WHAT THE TASK ASKS => Please give again, exactly and only, the stretch of lines from the one containing "pero desde que" to the end of the entries below.

:: RECORDS SUPPLIED

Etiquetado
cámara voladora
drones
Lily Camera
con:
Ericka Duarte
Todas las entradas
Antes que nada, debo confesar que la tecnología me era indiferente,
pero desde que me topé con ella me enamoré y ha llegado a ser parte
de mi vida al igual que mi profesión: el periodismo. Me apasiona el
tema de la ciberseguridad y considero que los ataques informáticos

::::

WRITTEN SOLUTION =>
pero desde que me topé con ella me enamoré y ha llegado a ser parte
de mi vida al igual que mi profesión: el periodismo. Me apasiona el
tema de la ciberseguridad y considero que los ataques informáticos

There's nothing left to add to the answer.